Nach dem 1. Weltkrieg wurde die Zuchtarbeit staatlich durch das im ehemaligen Remontedepot Schwaiganger 1920 eingerichteten Stammgestüt unterstützt. Die Bezeichnung „Oberländer“ für das bayerische Kaltblutpferd musste im Jahre 1939 zusammen mit der des österreichischen „Pinzgauers“, zugunsten der einheitlichen Benennung „Noriker“ fallengelassen werden. Eine zunehmende Verschmelzung dieser beiden Schläge hat nach Absprache mit den Süddeutschen Pferdezuchtverbänden dazu geführt, dass ab 1948 die Rassebezeichnung „Süddeutsches Kaltblut“ eingeführt wurde. Somit sind Noriker und Süddeutsches Kaltblut genealogisch weitgehend identisch.

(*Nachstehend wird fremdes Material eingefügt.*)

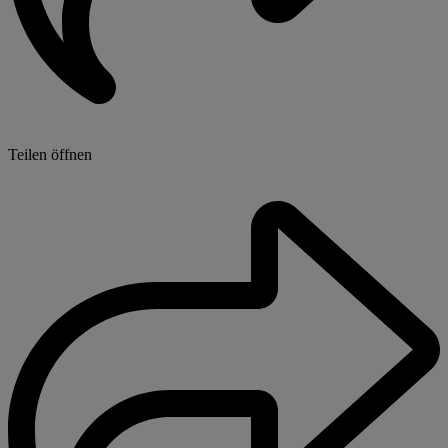
Teilen öffnen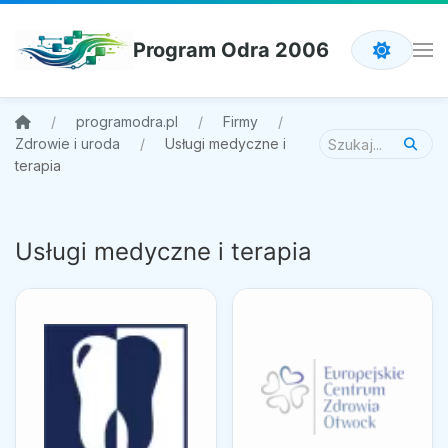
Program Odra 2006
programodra.pl
Firmy
Zdrowie i uroda
Usługi medyczne i
terapia
Usługi medyczne i terapia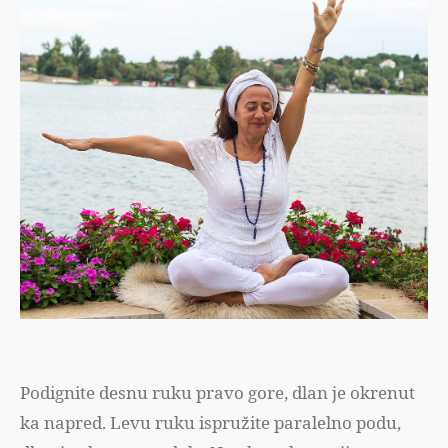
Podignite desnu ruku pravo gore, dlan je okrenut
ka napred. Levu ruku ispružite paralelno podu,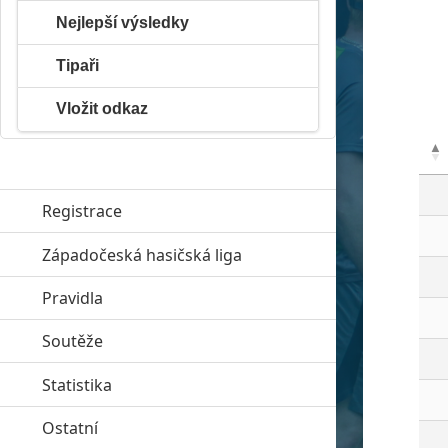
Nejlepší výsledky
Tipaři
Vložit odkaz
Registrace
Západočeská hasičská liga
click to expand contents
Pravidla
click to expand contents
Soutěže
click to expand contents
Statistika
click to expand contents
Ostatní
click to expand contents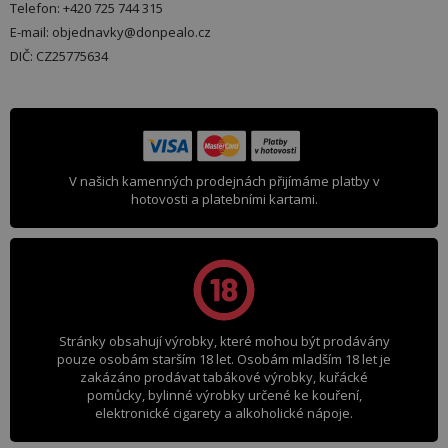
Telefon: +420 725 744 315
E-mail: objednavky@donpealo.cz
DIČ: CZ25775634
V našich kamenných prodejnách přijímáme platby v
hotovosti a platebními kartami.
Stránky obsahují výrobky, které mohou být prodávány
pouze osobám starším 18 let. Osobám mladším 18 let je
zakázáno prodávat tabákové výrobky, kuřácké
pomůcky, bylinné výrobky určené ke kouření,
elektronické cigarety a alkoholické nápoje.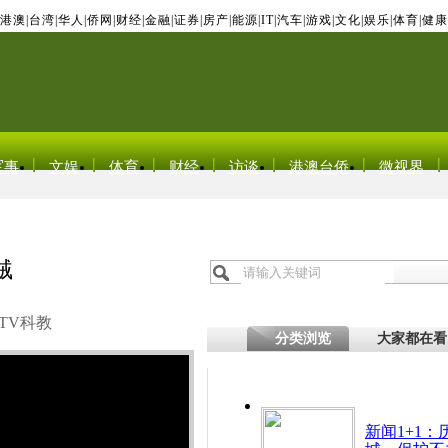
港澳
|
台湾
|
华人
|
侨网
|
财经
|
金融
|
证券
|
房产
|
能源
|
IT
|
汽车
|
游戏
|
文化
|
娱乐
|
体育
|
健康
军事
文娱
体育
财经
访谈
港澳台侨
微视界
贼
TV科教
分类浏览
大家都在看
新闻1+1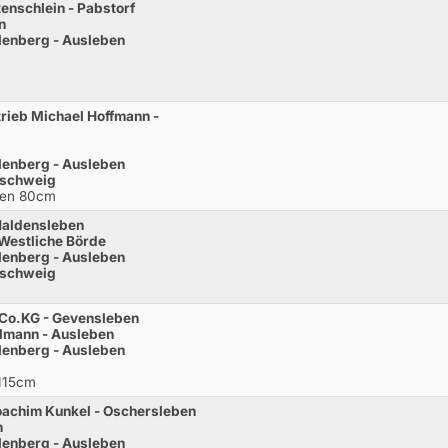
enschlein - Pabstorf
n
lenberg - Ausleben
rieb Michael Hoffmann -
lenberg - Ausleben
nschweig
chen 80cm
Haldensleben
Westliche Börde
lenberg - Ausleben
nschweig
Co.KG - Gevensleben
lmann - Ausleben
lenberg - Ausleben
 115cm
Joachim Kunkel - Oschersleben
n
lenberg - Ausleben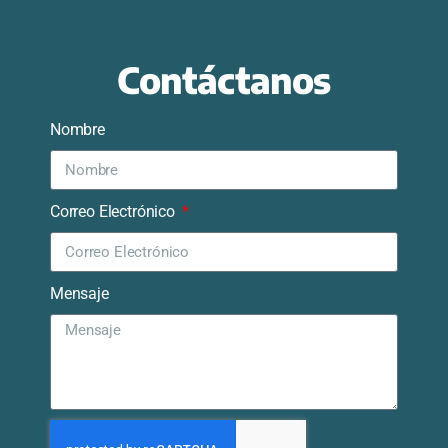
Contáctanos
Nombre
Correo Electrónico
Mensaje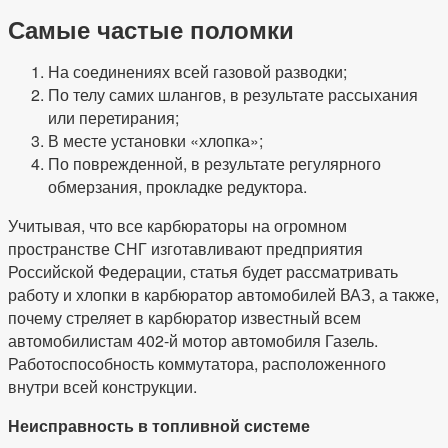
Самые частые поломки
На соединениях всей газовой разводки;
По телу самих шлангов, в результате рассыхания
или перетирания;
В месте установки «хлопка»;
По поврежденной, в результате регулярного
обмерзания, прокладке редуктора.
Учитывая, что все карбюраторы на огромном
пространстве СНГ изготавливают предприятия
Российской Федерации, статья будет рассматривать
работу и хлопки в карбюратор автомобилей ВАЗ, а также,
почему стреляет в карбюратор известный всем
автомобилистам 402-й мотор автомобиля Газель.
Работоспособность коммутатора, расположенного
внутри всей конструкции.
Неисправность в топливной системе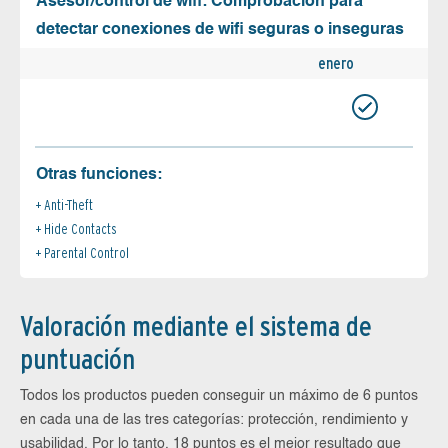
Asesor/control de wifi: Comprobación para
detectar conexiones de wifi seguras o inseguras
enero
Otras funciones:
Anti-Theft
Hide Contacts
Parental Control
Valoración mediante el sistema de
puntuación
Todos los productos pueden conseguir un máximo de 6 puntos
en cada una de las tres categorías: protección, rendimiento y
usabilidad. Por lo tanto, 18 puntos es el mejor resultado que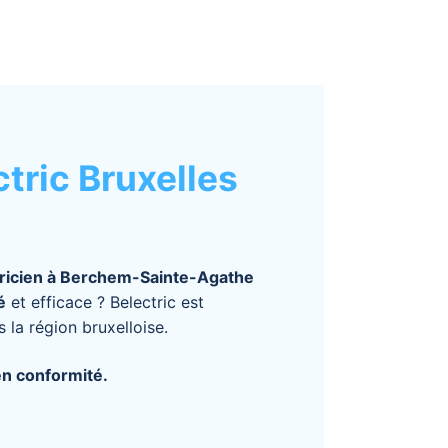
tric Bruxelles
ricien à Berchem-Sainte-Agathe
é
et efficace ? Belectric est
 la région bruxelloise.
en conformité.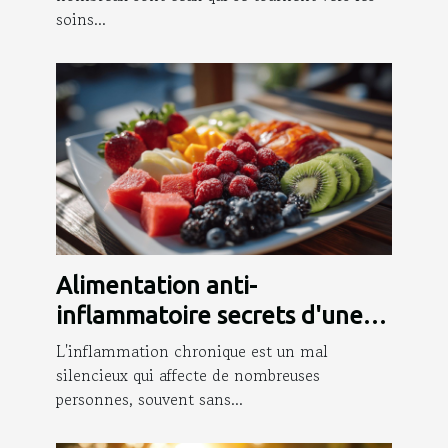
soins...
Alimentation anti-
inflammatoire secrets d'une
diététique apaisante pour le
L'inflammation chronique est un mal
corps
silencieux qui affecte de nombreuses
personnes, souvent sans...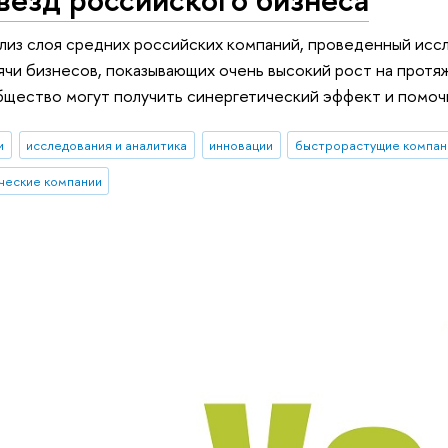
из слоя средних российских компаний, проведенный иссл
чи бизнесов, показывающих очень высокий рост на протяж
бщество могут получить синергетический эффект и помо
и
исследования и аналитика
инновации
быстрорастущие компан
ческие компании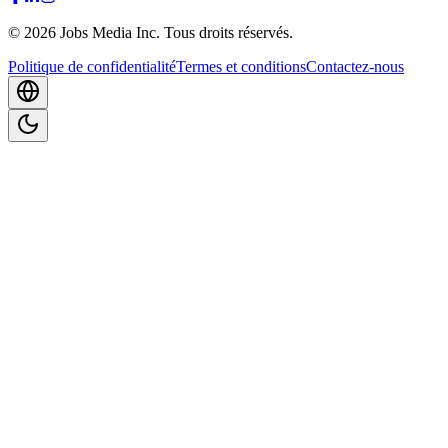
©
2026
Jobs Media Inc.
Tous droits réservés.
Politique de confidentialité
Termes et conditions
Contactez-nous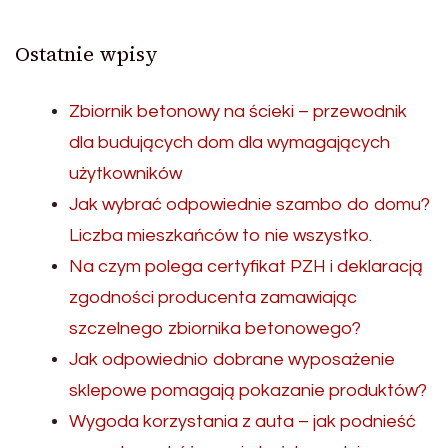
Ostatnie wpisy
Zbiornik betonowy na ścieki – przewodnik
dla budujących dom dla wymagających
użytkowników
Jak wybrać odpowiednie szambo do domu?
Liczba mieszkańców to nie wszystko.
Na czym polega certyfikat PZH i deklaracją
zgodności producenta zamawiając
szczelnego zbiornika betonowego?
Jak odpowiednio dobrane wyposażenie
sklepowe pomagają pokazanie produktów?
Wygoda korzystania z auta – jak podnieść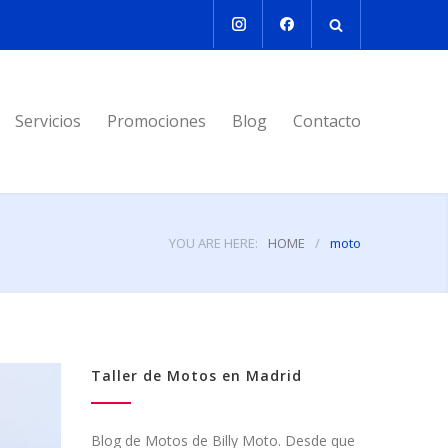
Servicios
Promociones
Blog
Contacto
YOU ARE HERE:
HOME
/
moto
Taller de Motos en Madrid
Blog de Motos de Billy Moto. Desde que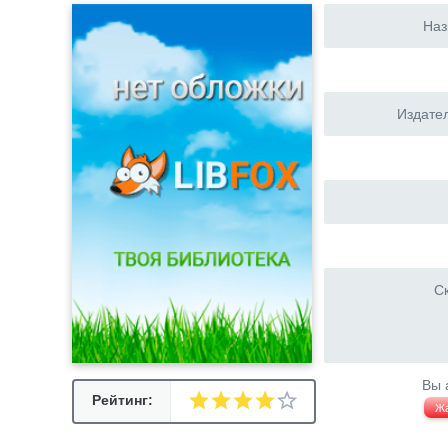
Наз
Издател
Ск
Вы 
Рейтинг:
Ж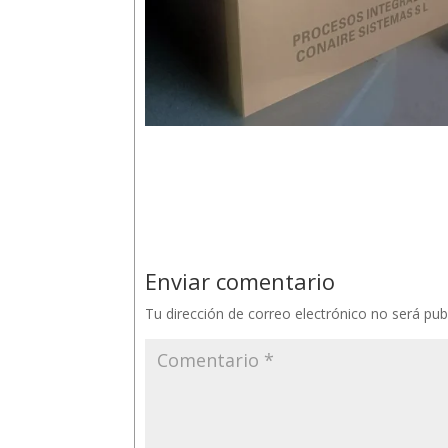
Enviar comentario
Tu dirección de correo electrónico no será pub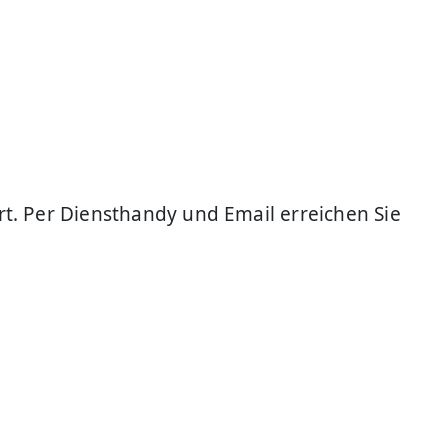
t. Per Diensthandy und Email erreichen Sie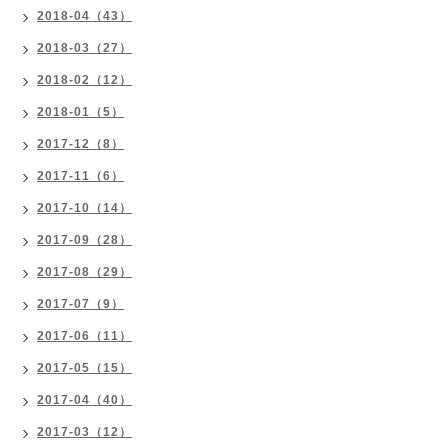
2018-04（43）
2018-03（27）
2018-02（12）
2018-01（5）
2017-12（8）
2017-11（6）
2017-10（14）
2017-09（28）
2017-08（29）
2017-07（9）
2017-06（11）
2017-05（15）
2017-04（40）
2017-03（12）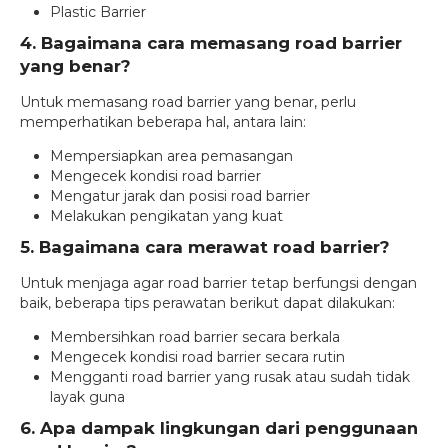
Plastic Barrier
4. Bagaimana cara memasang road barrier
yang benar?
Untuk memasang road barrier yang benar, perlu
memperhatikan beberapa hal, antara lain:
Mempersiapkan area pemasangan
Mengecek kondisi road barrier
Mengatur jarak dan posisi road barrier
Melakukan pengikatan yang kuat
5. Bagaimana cara merawat road barrier?
Untuk menjaga agar road barrier tetap berfungsi dengan
baik, beberapa tips perawatan berikut dapat dilakukan:
Membersihkan road barrier secara berkala
Mengecek kondisi road barrier secara rutin
Mengganti road barrier yang rusak atau sudah tidak
layak guna
6. Apa dampak lingkungan dari penggunaan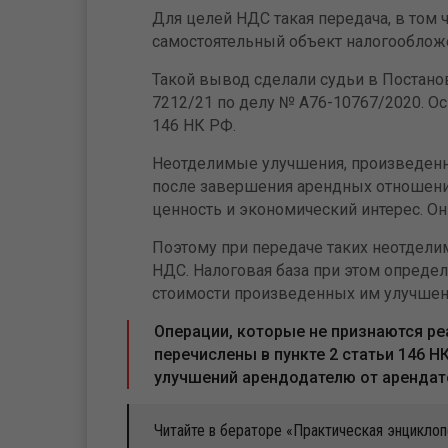
Для целей НДС такая передача, в том 
самостоятельный объект налогооблож
Такой вывод сделали судьи в Постанов
7212/21 по делу № А76-10767/2020. Ос
146 НК РФ.
Неотделимые улучшения, произведенн
после завершения арендных отношени
ценность и экономический интерес. О
Поэтому при передаче таких неотдели
НДС. Налоговая база при этом определ
стоимости произведенных им улучшен
Операции, которые не признаются ре
перечислены в пункте 2 статьи 146 
улучшений арендодателю от арендато
Читайте в бераторе «Практическая энциклоп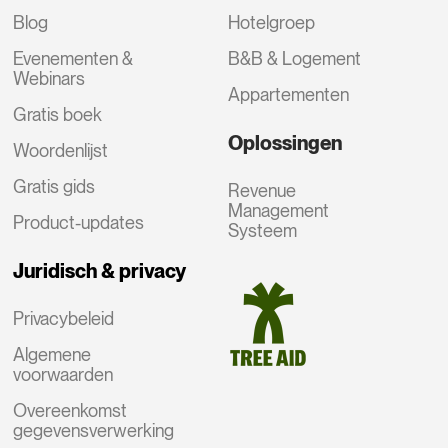
Blog
Hotelgroep
Evenementen &
B&B & Logement
Webinars
Appartementen
Gratis boek
Oplossingen
Woordenlijst
Gratis gids
Revenue
Management
Product-updates
Systeem
Juridisch & privacy
Privacybeleid
Algemene
voorwaarden
Overeenkomst
gegevensverwerking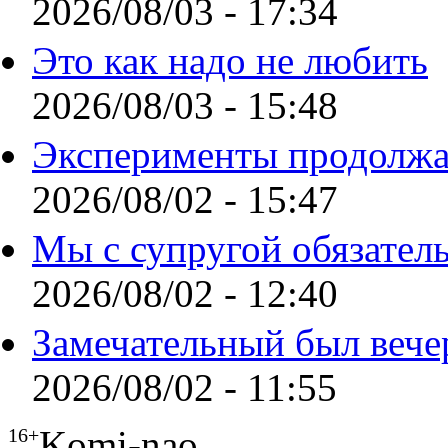
2026/08/03 - 17:34
Это как надо не любить
2026/08/03 - 15:48
Эксперименты продолжа
2026/08/02 - 15:47
Мы с супругой обязател
2026/08/02 - 12:40
Замечательный был вече
2026/08/02 - 11:55
Komi-nao
16+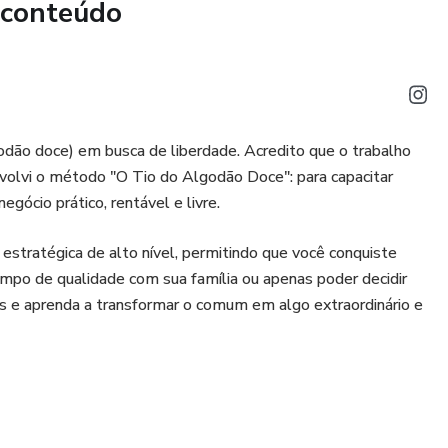
 conteúdo
ara quem deseja vender algodão doce em comércios e
treinamento conta com suporte e acompanhamento, para
rendeu.
odão doce) em busca de liberdade. Acredito que o trabalho
senvolvi o método "O Tio do Algodão Doce": para capacitar
gócio prático, rentável e livre.
WhatsApp, para tirar dúvidas, trocar experiências e aprender
 estratégica de alto nível, permitindo que você conquiste
empo de qualidade com sua família ou apenas poder decidir
hatsApp, onde você pode falar diretamente para receber
os e aprenda a transformar o comum em algo extraordinário e
precisar.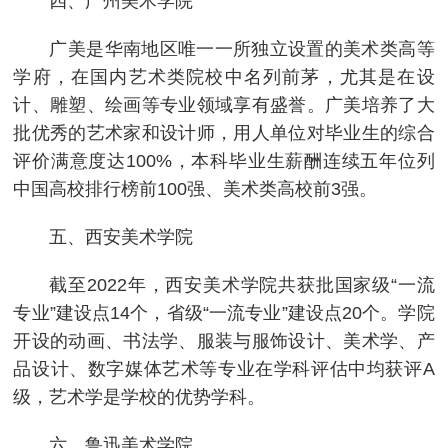
四、广州美术学院
广美是华南地区唯一一所独立设置的美术类高等
学府，在国内艺术类院校中名列前茅，尤其是在设
计、雕塑、绘画等专业领域享有盛誉。广美培养了大
批优秀的艺术家和设计师，用人单位对毕业生的综合
评价满意度达100%，本科毕业生薪酬连续五年位列
中国高校排行榜前100强、美术类高校前3强。
五、西安美术学院
截至2022年，西安美术学院共获批国家级“一流
专业”建设点14个，省级“一流专业”建设点20个。学院
开设的动画、书法学、服装与服饰设计、美术学、产
品设计、数字媒体艺术等专业在学科评估中均获评A
级，艺术学是学校的优势学科。
六、鲁迅美术学院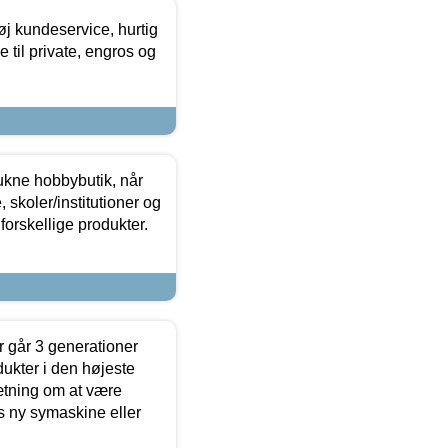
øj kundeservice, hurtig
 til private, engros og
ukne hobbybutik, når
 skoler/institutioner og
forskellige produkter.
 går 3 generationer
dukter i den højeste
sætning om at være
s ny symaskine eller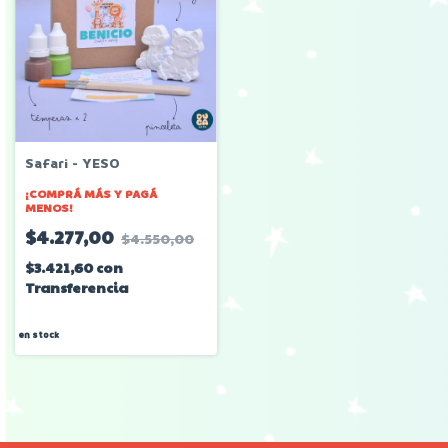
Safari - YESO
¡COMPRÁ MÁS Y PAGÁ
MENOS!
$4.277,00
$4.550,00
$3.421,60
con
Transferencia
en stock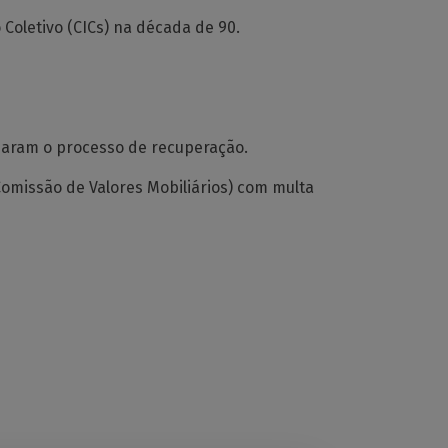
Coletivo (CICs) na década de 90.
inaram o processo de recuperação.
omissão de Valores Mobiliários) com multa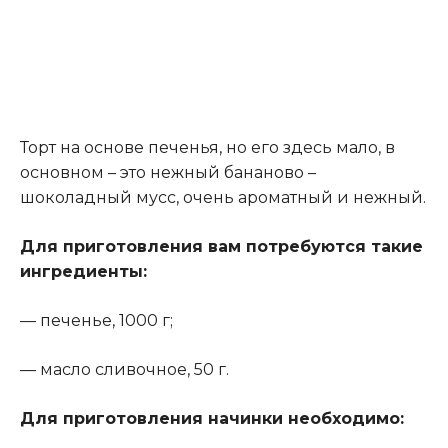
Торт на основе печенья, но его здесь мало, в
основном – это нежный бананово –
шоколадный мусс, очень ароматный и нежный.
Для приготовления вам потребуются такие
ингредиенты:
— печенье, 1000 г;
— масло сливочное, 50 г.
Для приготовления начинки необходимо
: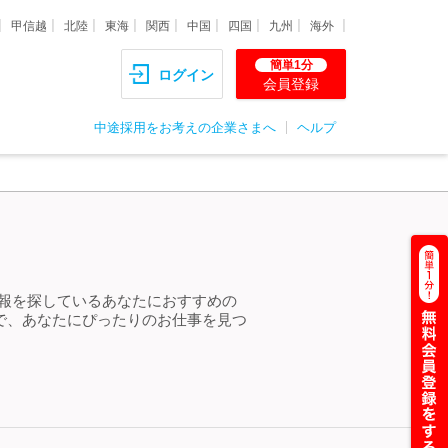
甲信越
北陸
東海
関西
中国
四国
九州
海外
簡単1分
ログイン
会員登録
中途採用をお考えの企業さまへ
ヘルプ
情報を探しているあなたにおすすめの
で、あなたにぴったりのお仕事を見つ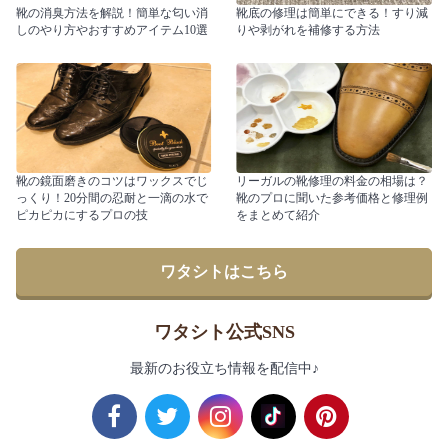
靴の消臭方法を解説！簡単な匂い消
靴底の修理は簡単にできる！すり減
しのやり方やおすすめアイテム10選
りや剥がれを補修する方法
靴の鏡面磨きのコツはワックスでじ
リーガルの靴修理の料金の相場は？
っくり！20分間の忍耐と一滴の水で
靴のプロに聞いた参考価格と修理例
ピカピカにするプロの技
をまとめて紹介
ワタシトはこちら
ワタシト公式SNS
最新のお役立ち情報を配信中♪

Das Hauptverbreitungsgebiet ist Bayern mit derzeit ca. 1800 eingetragenen Stuten und ca. 90 Hengsten. Dort wird auch das Ursprungszuchtbuch geführt, das geschlossen ist. Das heutige Zuchtziel erstrebt ein großrahmiges, gut bemuskeltes, tiefrumpfiges Wirtschaftspferd mit langer, breiter und gespaltener Kruppe bei korrekt gestelltem, trockenem Fundament mit harten Hufen und raumgreifenden Gängen. Das Temperament soll ausgeglichen sein, um vielseitige Verwendbarkeit zu gewährleisten. Der zunehmende Einsatz im Freizeitbereich hat die Selektion in der jüngsten Vergangenheit, mehr als vorher, auf die eleganteren, weniger massigen Pferde ausgerichtet.
Quelle: FN Abt. Zucht
Bestand in Baden-Württemberg
ca. 100 im Zuchtbuch eingetragene Stuten
5 im Hengstbuch I registrierte Hengste
Farbe
Zu 80 % Füchse, auch Braune, Rappen, Tigerschecken, Schimmel und Mohrenköpfe
Widerristhöhe
158 bis 165 cm Stockmaß
Leistungsprüfung und Verwendung
Die Leistungsprüfung ist im Ziehen und Fahren in einer äußerst anspruchsvollen Prüfung aus Zugschlitten, Geschicklichkeitsziehen und Dressur- bzw. Hindernisfahren im Einspänner abzulegen. Die Staatsprämie wird nur an Stuten mit überdurchschnittlicher Leistungsprüfung verliehen.
Traditioneller Termin
Kaltblutmarkt in Laupheim jährlich am Donnerstag vor dem 3. Sonntag im Oktober (Kirchweih) mit Prämierung, Verkauf und Schauvorführungen.
Andere Termine
Wie Stutbuchaufnahmen, Fohlenschauen, Leistungsprüfungen, Körung und Verkaufsschauen sowie staatlich geförderte Stutenschauen sind über die Geschäftsstelle des Verbandes zu erfahren.
Hengsthaltung
Die Zuchthengste werden durch das Haupt- und Landgestüt Marbach, Kreis Reutlingen, und durch private Hengsthalter zur Verfügung gestellt. Der Hengstbestand ist dem aktuellen Hengstverzeichnis zu entnehmen.
Andere Kaltblutrassen
Im Rahmen der Zuchtbuchführung wird für die Rasse „Noriker“ als eigenständige Rasse ein eigenes Zuchtbuch geführt.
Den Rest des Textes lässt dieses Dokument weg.